→ EXERCISE PROMPT
Print the whole listing below exactly, skipping every picture.

--

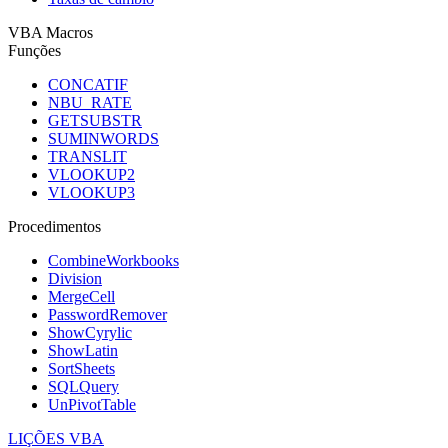
VBA Macros
Funções
CONCATIF
NBU_RATE
GETSUBSTR
SUMINWORDS
TRANSLIT
VLOOKUP2
VLOOKUP3
Procedimentos
CombineWorkbooks
Division
MergeCell
PasswordRemover
ShowCyrylic
ShowLatin
SortSheets
SQLQuery
UnPivotTable
LIÇÕES VBA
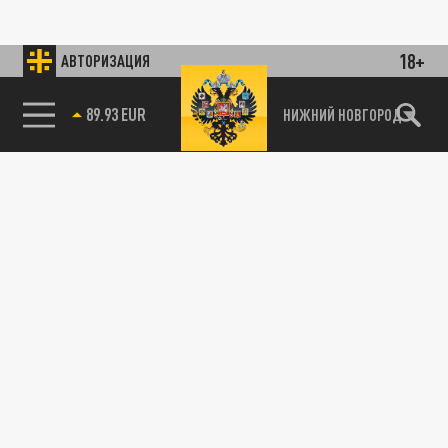
18+
АВТОРИЗАЦИЯ
89.93 EUR
НИЖНИЙ НОВГОРОД
115093, г. Москва, переулок Партийный,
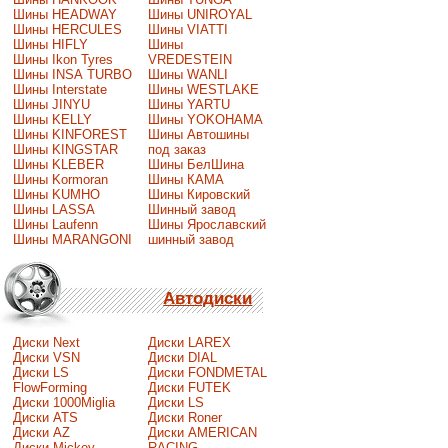
Шины HEADWAY
Шины UNIROYAL
Шины HERCULES
Шины VIATTI
Шины HIFLY
Шины
Шины Ikon Tyres
VREDESTEIN
Шины INSA TURBO
Шины WANLI
Шины Interstate
Шины WESTLAKE
Шины JINYU
Шины YARTU
Шины KELLY
Шины YOKOHAMA
Шины KINFOREST
Шины Автошины
Шины KINGSTAR
под заказ
Шины KLEBER
Шины БелШина
Шины Kormoran
Шины КАМА
Шины KUMHO
Шины Кировский
Шины LASSA
Шинный завод
Шины Laufenn
Шины Ярославский
Шины MARANGONI
шинный завод
Автодиски
Диски Next
Диски LAREX
Диски VSN
Диски DIAL
Диски LS
Диски FONDMETAL
FlowForming
Диски FUTEK
Диски 1000Miglia
Диски LS
Диски ATS
Диски Roner
Диски AZ
Диски AMERICAN
Диски Mickey
RACING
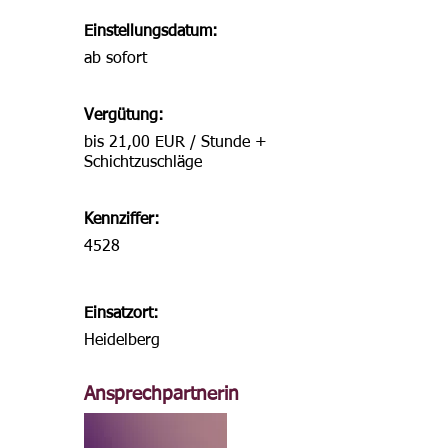
Einstellungsdatum:
ab sofort
Vergütung:
bis 21,00 EUR / Stunde +
Schichtzuschläge
Kennziffer:
4528
Einsatzort:
Heidelberg
Ansprechpartnerin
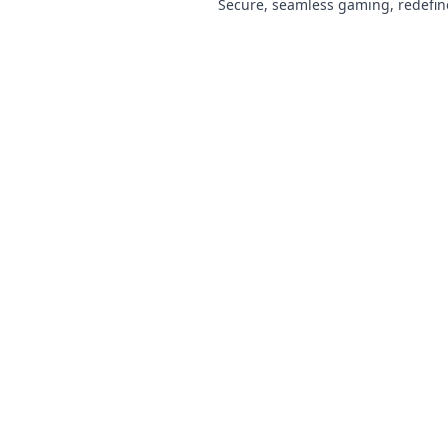
Secure, seamless gaming, redefin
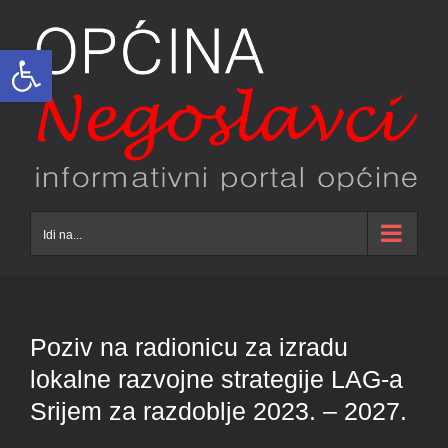
Skip
to
Open toolbar
content
Idi na...
Poziv na radionicu za izradu
lokalne razvojne strategije LAG-a
Srijem za razdoblje 2023. – 2027.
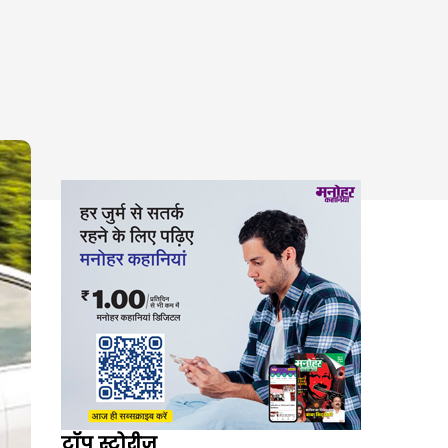
टॉप स्टोरीज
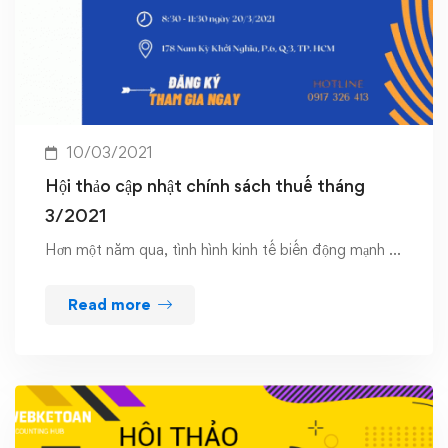
10/03/2021
Hội thảo cập nhật chính sách thuế tháng
3/2021
Hơn một năm qua, tình hình kinh tế biến động mạnh …
Read more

--

→ ANSWER BOX
VBA Macros
Funções
CONCATIF
NBU_RATE
GETSUBSTR
SUMINWORDS
TRANSLIT
VLOOKUP2
VLOOKUP3
Procedimentos
CombineWorkbooks
Division
MergeCell
PasswordRemover
ShowCyrylic
ShowLatin
SortSheets
SQLQuery
UnPivotTable
LIÇÕES VBA
18+
АВТОРИЗАЦИЯ
89.93 EUR
НИЖНИЙ НОВГОРОД
115093, г. Москва, переулок Партийный,
Шины HEADWAY
Шины UNIROYAL
Шины HERCULES
Шины VIATTI
Шины HIFLY
Шины
Шины Ikon Tyres
VREDESTEIN
Шины INSA TURBO
Шины WANLI
Шины Interstate
Шины WESTLAKE
Шины JINYU
Шины YARTU
Шины KELLY
Шины YOKOHAMA
Шины KINFOREST
Шины Автошины
Шины KINGSTAR
под заказ
Шины KLEBER
Шины БелШина
Шины Kormoran
Шины КАМА
Шины KUMHO
Шины Кировский
Шины LASSA
Шинный завод
Шины Laufenn
Шины Ярославский
Шины MARANGONI
шинный завод
Автодиски
Диски Next
Диски LAREX
Диски VSN
Диски DIAL
Диски LS
Диски FONDMETAL
FlowForming
Диски FUTEK
Диски 1000Miglia
Диски LS
Диски ATS
Диски Roner
Диски AZ
Диски AMERICAN
Диски Mickey
RACING
Einstellungsdatum:
ab sofort
Vergütung:
bis 21,00 EUR / Stunde +
Schichtzuschläge
Kennziffer:
4528
Einsatzort:
Heidelberg
Ansprechpartnerin
Secure, seamless gaming, redefin
Skip
to
Open toolbar
content
Idi na...
Poziv na radionicu za izradu
lokalne razvojne strategije LAG-a
Srijem za razdoblje 2023. – 2027.
टॉप स्टोरीज
10/03/2021
Hội thảo cập nhật chính sách thuế tháng
3/2021
Hơn một năm qua, tình hình kinh tế biến động mạnh …
Read more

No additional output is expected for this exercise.